*** Opening of Input data ***

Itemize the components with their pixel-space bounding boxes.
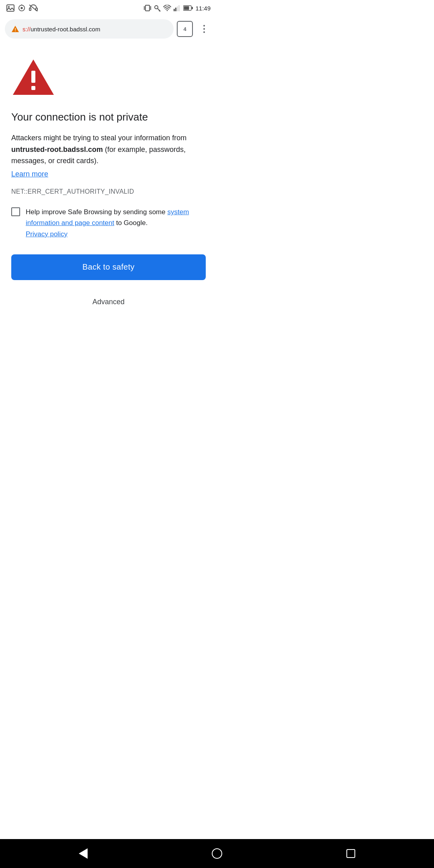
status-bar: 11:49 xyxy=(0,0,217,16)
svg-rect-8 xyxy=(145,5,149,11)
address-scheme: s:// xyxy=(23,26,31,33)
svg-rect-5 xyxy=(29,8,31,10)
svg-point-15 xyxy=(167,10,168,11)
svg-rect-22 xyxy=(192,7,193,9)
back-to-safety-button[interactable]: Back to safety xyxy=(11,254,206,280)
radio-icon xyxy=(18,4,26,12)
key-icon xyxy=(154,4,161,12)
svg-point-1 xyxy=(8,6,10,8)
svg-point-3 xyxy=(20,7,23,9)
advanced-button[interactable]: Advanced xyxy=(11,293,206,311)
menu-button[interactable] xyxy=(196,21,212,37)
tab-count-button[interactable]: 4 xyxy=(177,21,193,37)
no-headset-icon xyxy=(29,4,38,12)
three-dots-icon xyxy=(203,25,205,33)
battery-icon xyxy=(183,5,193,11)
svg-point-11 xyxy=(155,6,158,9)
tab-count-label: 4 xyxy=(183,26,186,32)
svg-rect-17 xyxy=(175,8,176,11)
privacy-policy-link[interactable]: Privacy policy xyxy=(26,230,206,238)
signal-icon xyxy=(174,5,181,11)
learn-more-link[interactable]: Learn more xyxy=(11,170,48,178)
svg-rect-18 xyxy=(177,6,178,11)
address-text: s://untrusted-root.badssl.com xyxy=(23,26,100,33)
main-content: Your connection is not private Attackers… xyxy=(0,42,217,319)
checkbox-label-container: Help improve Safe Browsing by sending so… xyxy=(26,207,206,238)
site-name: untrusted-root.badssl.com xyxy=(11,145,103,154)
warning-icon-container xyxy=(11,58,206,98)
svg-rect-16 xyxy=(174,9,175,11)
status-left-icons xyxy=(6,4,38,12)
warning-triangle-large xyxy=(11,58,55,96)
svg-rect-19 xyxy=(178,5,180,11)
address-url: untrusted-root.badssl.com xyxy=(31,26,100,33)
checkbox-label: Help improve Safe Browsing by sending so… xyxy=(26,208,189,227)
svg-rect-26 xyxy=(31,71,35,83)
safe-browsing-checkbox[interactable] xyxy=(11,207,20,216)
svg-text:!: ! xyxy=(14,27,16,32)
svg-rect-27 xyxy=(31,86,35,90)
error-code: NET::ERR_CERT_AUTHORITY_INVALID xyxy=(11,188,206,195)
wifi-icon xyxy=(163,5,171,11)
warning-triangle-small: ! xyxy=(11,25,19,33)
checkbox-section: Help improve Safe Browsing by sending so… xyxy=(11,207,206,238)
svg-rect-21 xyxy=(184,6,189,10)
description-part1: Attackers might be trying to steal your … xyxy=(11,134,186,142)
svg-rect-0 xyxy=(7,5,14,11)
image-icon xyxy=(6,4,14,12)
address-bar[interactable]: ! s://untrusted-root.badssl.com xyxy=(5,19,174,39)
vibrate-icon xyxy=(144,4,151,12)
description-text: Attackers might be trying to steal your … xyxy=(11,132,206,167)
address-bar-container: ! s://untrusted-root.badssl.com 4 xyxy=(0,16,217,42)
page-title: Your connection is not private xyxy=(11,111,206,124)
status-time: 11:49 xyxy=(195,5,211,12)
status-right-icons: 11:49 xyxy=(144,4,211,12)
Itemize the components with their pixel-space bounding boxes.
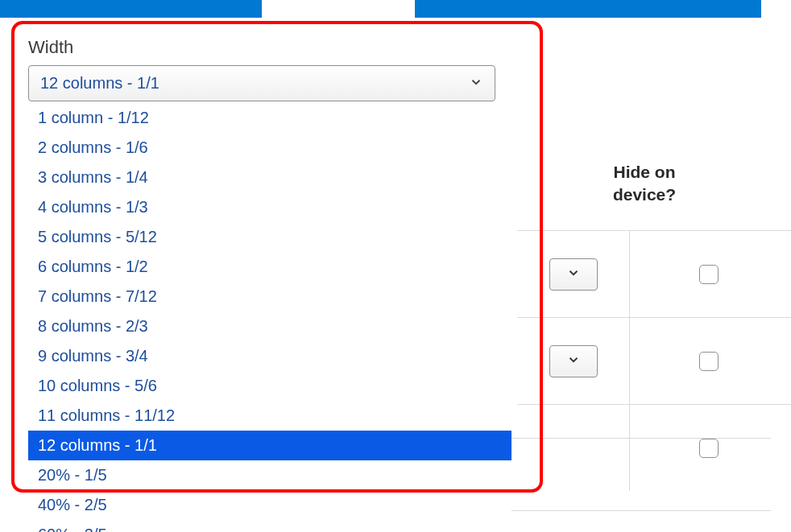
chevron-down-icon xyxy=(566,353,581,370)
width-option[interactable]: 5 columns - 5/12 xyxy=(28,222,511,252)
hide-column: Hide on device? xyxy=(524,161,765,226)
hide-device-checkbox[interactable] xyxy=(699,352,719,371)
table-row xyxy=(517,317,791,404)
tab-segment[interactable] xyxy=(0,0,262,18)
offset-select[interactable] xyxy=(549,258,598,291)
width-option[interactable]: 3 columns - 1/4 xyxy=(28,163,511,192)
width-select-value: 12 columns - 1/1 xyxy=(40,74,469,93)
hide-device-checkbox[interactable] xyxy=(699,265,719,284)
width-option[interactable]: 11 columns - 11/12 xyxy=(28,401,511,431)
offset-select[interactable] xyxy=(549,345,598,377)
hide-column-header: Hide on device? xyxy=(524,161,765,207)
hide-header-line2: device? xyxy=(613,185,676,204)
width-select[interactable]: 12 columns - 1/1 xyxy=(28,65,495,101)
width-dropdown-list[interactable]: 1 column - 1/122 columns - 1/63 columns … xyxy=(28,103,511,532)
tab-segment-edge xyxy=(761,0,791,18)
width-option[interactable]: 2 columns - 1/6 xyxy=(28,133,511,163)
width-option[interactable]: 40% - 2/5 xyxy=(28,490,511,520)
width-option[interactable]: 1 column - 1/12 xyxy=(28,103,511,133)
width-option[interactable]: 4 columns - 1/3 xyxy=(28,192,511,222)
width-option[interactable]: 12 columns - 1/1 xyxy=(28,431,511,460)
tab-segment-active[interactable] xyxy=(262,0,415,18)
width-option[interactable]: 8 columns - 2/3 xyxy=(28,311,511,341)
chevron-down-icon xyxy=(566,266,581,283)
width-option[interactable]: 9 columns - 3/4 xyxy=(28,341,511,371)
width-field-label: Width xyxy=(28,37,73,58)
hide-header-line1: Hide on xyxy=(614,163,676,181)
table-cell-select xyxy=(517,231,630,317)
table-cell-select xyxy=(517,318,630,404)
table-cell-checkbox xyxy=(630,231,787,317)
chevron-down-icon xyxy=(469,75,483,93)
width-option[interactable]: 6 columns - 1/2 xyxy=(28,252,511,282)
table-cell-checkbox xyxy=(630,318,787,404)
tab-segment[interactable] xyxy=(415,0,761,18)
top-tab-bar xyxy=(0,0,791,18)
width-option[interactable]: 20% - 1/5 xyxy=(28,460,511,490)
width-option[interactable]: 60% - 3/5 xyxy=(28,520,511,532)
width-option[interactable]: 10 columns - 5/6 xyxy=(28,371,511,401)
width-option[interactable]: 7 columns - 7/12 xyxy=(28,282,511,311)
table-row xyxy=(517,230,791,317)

*** Close of Input data ***

_Exercise_.
Exact copies of the entries above are needed, without their pictures.

_Solved problem_.
Itemize the components with their pixel-space bounding boxes.
status-bar: 11:49 xyxy=(0,0,217,16)
svg-rect-8 xyxy=(145,5,149,11)
address-scheme: s:// xyxy=(23,26,31,33)
svg-rect-5 xyxy=(29,8,31,10)
svg-point-15 xyxy=(167,10,168,11)
svg-rect-22 xyxy=(192,7,193,9)
back-to-safety-button[interactable]: Back to safety xyxy=(11,254,206,280)
radio-icon xyxy=(18,4,26,12)
key-icon xyxy=(154,4,161,12)
svg-point-1 xyxy=(8,6,10,8)
svg-point-3 xyxy=(20,7,23,9)
advanced-button[interactable]: Advanced xyxy=(11,293,206,311)
menu-button[interactable] xyxy=(196,21,212,37)
tab-count-button[interactable]: 4 xyxy=(177,21,193,37)
no-headset-icon xyxy=(29,4,38,12)
three-dots-icon xyxy=(203,25,205,33)
battery-icon xyxy=(183,5,193,11)
svg-point-11 xyxy=(155,6,158,9)
tab-count-label: 4 xyxy=(183,26,186,32)
svg-rect-17 xyxy=(175,8,176,11)
privacy-policy-link[interactable]: Privacy policy xyxy=(26,230,206,238)
signal-icon xyxy=(174,5,181,11)
learn-more-link[interactable]: Learn more xyxy=(11,170,48,178)
svg-rect-18 xyxy=(177,6,178,11)
address-text: s://untrusted-root.badssl.com xyxy=(23,26,100,33)
main-content: Your connection is not private Attackers… xyxy=(0,42,217,319)
checkbox-label-container: Help improve Safe Browsing by sending so… xyxy=(26,207,206,238)
site-name: untrusted-root.badssl.com xyxy=(11,145,103,154)
warning-icon-container xyxy=(11,58,206,98)
svg-rect-16 xyxy=(174,9,175,11)
status-left-icons xyxy=(6,4,38,12)
warning-triangle-large xyxy=(11,58,55,96)
svg-rect-19 xyxy=(178,5,180,11)
address-url: untrusted-root.badssl.com xyxy=(31,26,100,33)
checkbox-label: Help improve Safe Browsing by sending so… xyxy=(26,208,189,227)
svg-rect-26 xyxy=(31,71,35,83)
safe-browsing-checkbox[interactable] xyxy=(11,207,20,216)
svg-text:!: ! xyxy=(14,27,16,32)
svg-rect-27 xyxy=(31,86,35,90)
error-code: NET::ERR_CERT_AUTHORITY_INVALID xyxy=(11,188,206,195)
wifi-icon xyxy=(163,5,171,11)
warning-triangle-small: ! xyxy=(11,25,19,33)
checkbox-section: Help improve Safe Browsing by sending so… xyxy=(11,207,206,238)
svg-rect-21 xyxy=(184,6,189,10)
description-part1: Attackers might be trying to steal your … xyxy=(11,134,186,142)
svg-rect-0 xyxy=(7,5,14,11)
image-icon xyxy=(6,4,14,12)
address-bar[interactable]: ! s://untrusted-root.badssl.com xyxy=(5,19,174,39)
vibrate-icon xyxy=(144,4,151,12)
description-text: Attackers might be trying to steal your … xyxy=(11,132,206,167)
address-bar-container: ! s://untrusted-root.badssl.com 4 xyxy=(0,16,217,42)
page-title: Your connection is not private xyxy=(11,111,206,124)
status-time: 11:49 xyxy=(195,5,211,12)
status-right-icons: 11:49 xyxy=(144,4,211,12)
Itemize the components with their pixel-space bounding boxes.
chevron-down-icon xyxy=(566,353,581,370)
width-option[interactable]: 5 columns - 5/12 xyxy=(28,222,511,252)
hide-column: Hide on device? xyxy=(524,161,765,226)
hide-device-checkbox[interactable] xyxy=(699,352,719,371)
table-row xyxy=(517,317,791,404)
tab-segment[interactable] xyxy=(0,0,262,18)
offset-select[interactable] xyxy=(549,258,598,291)
width-option[interactable]: 3 columns - 1/4 xyxy=(28,163,511,192)
width-select-value: 12 columns - 1/1 xyxy=(40,74,469,93)
hide-device-checkbox[interactable] xyxy=(699,265,719,284)
width-option[interactable]: 11 columns - 11/12 xyxy=(28,401,511,431)
offset-select[interactable] xyxy=(549,345,598,377)
hide-column-header: Hide on device? xyxy=(524,161,765,207)
hide-header-line2: device? xyxy=(613,185,676,204)
width-select[interactable]: 12 columns - 1/1 xyxy=(28,65,495,101)
width-dropdown-list[interactable]: 1 column - 1/122 columns - 1/63 columns … xyxy=(28,103,511,532)
tab-segment-edge xyxy=(761,0,791,18)
width-option[interactable]: 2 columns - 1/6 xyxy=(28,133,511,163)
width-option[interactable]: 40% - 2/5 xyxy=(28,490,511,520)
width-option[interactable]: 1 column - 1/12 xyxy=(28,103,511,133)
width-option[interactable]: 4 columns - 1/3 xyxy=(28,192,511,222)
width-option[interactable]: 12 columns - 1/1 xyxy=(28,431,511,460)
tab-segment-active[interactable] xyxy=(262,0,415,18)
width-option[interactable]: 8 columns - 2/3 xyxy=(28,311,511,341)
chevron-down-icon xyxy=(566,266,581,283)
width-option[interactable]: 9 columns - 3/4 xyxy=(28,341,511,371)
width-field-label: Width xyxy=(28,37,73,58)
hide-header-line1: Hide on xyxy=(614,163,676,181)
table-cell-select xyxy=(517,231,630,317)
table-cell-select xyxy=(517,318,630,404)
table-cell-checkbox xyxy=(630,231,787,317)
chevron-down-icon xyxy=(469,75,483,93)
width-option[interactable]: 6 columns - 1/2 xyxy=(28,252,511,282)
table-cell-checkbox xyxy=(630,318,787,404)
tab-segment[interactable] xyxy=(415,0,761,18)
top-tab-bar xyxy=(0,0,791,18)
width-option[interactable]: 20% - 1/5 xyxy=(28,460,511,490)
width-option[interactable]: 60% - 3/5 xyxy=(28,520,511,532)
width-option[interactable]: 10 columns - 5/6 xyxy=(28,371,511,401)
width-option[interactable]: 7 columns - 7/12 xyxy=(28,282,511,311)
table-row xyxy=(517,230,791,317)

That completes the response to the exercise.